L’action était fondée sur l’article L. 480-13 du Code de l’urbanisme qui permet, lorsqu’une construction a été édifiée conformément à un permis de construire qui a ensuite été annulé par le juge administratif, de demander la démolition de cette construction devant le juge civil.

En l’espèce, une société avait été autorisée à construire quatre éoliennes et un poste de livraison par un arrêté préfectoral de 2005. Or, en 2010, la juridiction administrative a annulé cet arrêté préfectoral.

Des requérants ont alors assigné le constructeur devant le juge judiciaire sur le fondement de l’article L. 480-13 du Code de l’urbanisme pour obtenir le démontage des constructions édifiées en vertu du permis annulé. Cependant, le juge judiciaire s’était déclaré incompétent au motif que la démolition des éoliennes remettrait en cause la poursuite de l’activité de ces installations, dont l’exploitation relève de la législation sur les installations classées (ICPE).

En effet, selon une jurisprudence constante (voir par exemple Cass 1ère civ, 25 janvier 2017, n°15-25.526), les mesures ordonnées par le juge judiciaire ne doivent pas contrarier les prescriptions édictées par l’administration en vertu des pouvoirs de police spéciale qu’elle détient. Le juge judiciaire ne peut donc par exemple pas imposer la démolition d’éoliennes sur le fondement du trouble anormal de voisinage car cela reviendrait à empiéter sur les compétences de l’administration qui a autorisé l’exploitation de ces installations.

Cependant, pour la Cour de cassation, le principe de séparation des autorités administratives et judiciaires s’oppose seulement à ce que le juge judiciaire substitue sa propre appréciation à celle que l’autorité administrative a porté dans l’exercice de ses pouvoirs de police.

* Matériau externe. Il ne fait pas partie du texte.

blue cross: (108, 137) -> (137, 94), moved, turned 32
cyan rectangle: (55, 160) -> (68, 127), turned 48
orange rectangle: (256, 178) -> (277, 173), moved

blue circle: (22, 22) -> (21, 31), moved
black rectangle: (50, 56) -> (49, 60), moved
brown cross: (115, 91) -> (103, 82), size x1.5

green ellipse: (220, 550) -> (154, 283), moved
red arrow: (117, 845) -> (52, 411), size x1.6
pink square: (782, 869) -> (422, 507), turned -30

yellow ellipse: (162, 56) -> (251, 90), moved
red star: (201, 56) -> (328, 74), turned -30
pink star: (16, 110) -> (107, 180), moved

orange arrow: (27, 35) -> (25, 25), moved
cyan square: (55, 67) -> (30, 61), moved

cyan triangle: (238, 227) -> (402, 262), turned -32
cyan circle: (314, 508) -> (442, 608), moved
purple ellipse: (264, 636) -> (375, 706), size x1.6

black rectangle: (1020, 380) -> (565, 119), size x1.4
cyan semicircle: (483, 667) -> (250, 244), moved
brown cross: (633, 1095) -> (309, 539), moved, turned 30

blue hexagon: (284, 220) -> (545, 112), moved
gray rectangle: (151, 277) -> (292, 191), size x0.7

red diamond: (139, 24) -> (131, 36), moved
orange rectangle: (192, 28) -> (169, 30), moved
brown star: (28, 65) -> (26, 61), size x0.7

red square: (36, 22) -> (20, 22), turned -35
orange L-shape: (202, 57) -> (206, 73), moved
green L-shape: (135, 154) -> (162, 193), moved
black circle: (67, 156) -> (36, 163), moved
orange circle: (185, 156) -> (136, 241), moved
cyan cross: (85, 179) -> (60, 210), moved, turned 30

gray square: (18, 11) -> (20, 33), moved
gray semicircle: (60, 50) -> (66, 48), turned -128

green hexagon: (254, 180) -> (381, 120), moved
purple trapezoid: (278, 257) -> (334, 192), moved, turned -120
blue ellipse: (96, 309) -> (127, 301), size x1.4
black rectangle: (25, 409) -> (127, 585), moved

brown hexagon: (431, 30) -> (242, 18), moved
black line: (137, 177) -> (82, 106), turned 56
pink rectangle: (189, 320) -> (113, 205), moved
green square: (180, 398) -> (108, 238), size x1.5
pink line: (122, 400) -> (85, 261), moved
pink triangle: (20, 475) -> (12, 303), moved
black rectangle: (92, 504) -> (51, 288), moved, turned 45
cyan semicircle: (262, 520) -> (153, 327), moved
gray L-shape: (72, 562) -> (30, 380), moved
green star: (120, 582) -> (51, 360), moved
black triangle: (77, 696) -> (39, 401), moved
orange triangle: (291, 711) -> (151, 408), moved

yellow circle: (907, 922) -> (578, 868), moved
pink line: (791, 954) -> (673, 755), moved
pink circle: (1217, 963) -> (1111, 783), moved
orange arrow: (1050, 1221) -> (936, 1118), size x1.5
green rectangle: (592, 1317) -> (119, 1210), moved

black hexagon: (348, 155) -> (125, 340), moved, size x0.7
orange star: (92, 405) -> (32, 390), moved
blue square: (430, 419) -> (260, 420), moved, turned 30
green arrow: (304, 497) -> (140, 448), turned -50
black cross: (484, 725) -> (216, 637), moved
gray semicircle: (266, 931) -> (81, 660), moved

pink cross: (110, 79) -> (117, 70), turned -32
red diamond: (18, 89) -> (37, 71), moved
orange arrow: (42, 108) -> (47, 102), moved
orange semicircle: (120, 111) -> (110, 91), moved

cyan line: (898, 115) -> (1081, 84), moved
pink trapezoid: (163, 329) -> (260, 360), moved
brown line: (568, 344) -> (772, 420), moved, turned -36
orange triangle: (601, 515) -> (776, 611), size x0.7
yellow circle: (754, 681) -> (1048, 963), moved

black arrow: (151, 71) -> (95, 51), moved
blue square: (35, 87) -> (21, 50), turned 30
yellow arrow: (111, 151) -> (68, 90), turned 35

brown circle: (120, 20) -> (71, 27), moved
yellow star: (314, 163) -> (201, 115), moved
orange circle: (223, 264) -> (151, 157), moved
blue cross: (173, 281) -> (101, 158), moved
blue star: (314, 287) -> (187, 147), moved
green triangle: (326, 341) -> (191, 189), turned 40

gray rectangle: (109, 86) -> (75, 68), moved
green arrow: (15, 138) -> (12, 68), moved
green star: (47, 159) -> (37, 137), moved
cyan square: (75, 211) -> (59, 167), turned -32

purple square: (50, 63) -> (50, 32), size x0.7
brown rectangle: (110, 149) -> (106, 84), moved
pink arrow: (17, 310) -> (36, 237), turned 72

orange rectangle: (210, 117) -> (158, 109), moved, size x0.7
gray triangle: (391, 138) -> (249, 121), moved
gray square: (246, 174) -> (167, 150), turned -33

Le juge judiciaire reste ainsi compétent pour ordonner la démolition d’ICPE lorsque le permis autorisant la construction a été annulé par la juridiction administrative. En effet dans ce cas, le juge judiciaire ne fait que tirer la conséquence de l’annulation de l’autorisation de construire.

Si cette jurisprudence peut, à première vue, sembler fragiliser encore un peu plus les projets éoliens, force est de constater que le risque contentieux qui menace de tels projets se réduit drastiquement. En effet, le périmètre « géographique » de l’article L. 480-13 du Code de l’urbanisme a depuis été sensiblement réduit par la loi « Macron » du 6 août 2015 : désormais la démolition ne peut être imposée que pour les constructions se trouvant dans des zones protégées (espaces, paysages et milieux caractéristiques du patrimoine naturel et culturel montagnard, espaces terrestres et marins, sites et paysages remarquables ou caractéristiques du patrimoine naturel et culturel du littoral et milieux nécessaires au maintien des équilibres biologiques, etc.). Surtout, la réforme de l’autorisation de l’environnementale dispense aujourd’hui de permis de construire les projets d’installation d’éoliennes (article R. 425-29-2 du Code de l’urbanisme).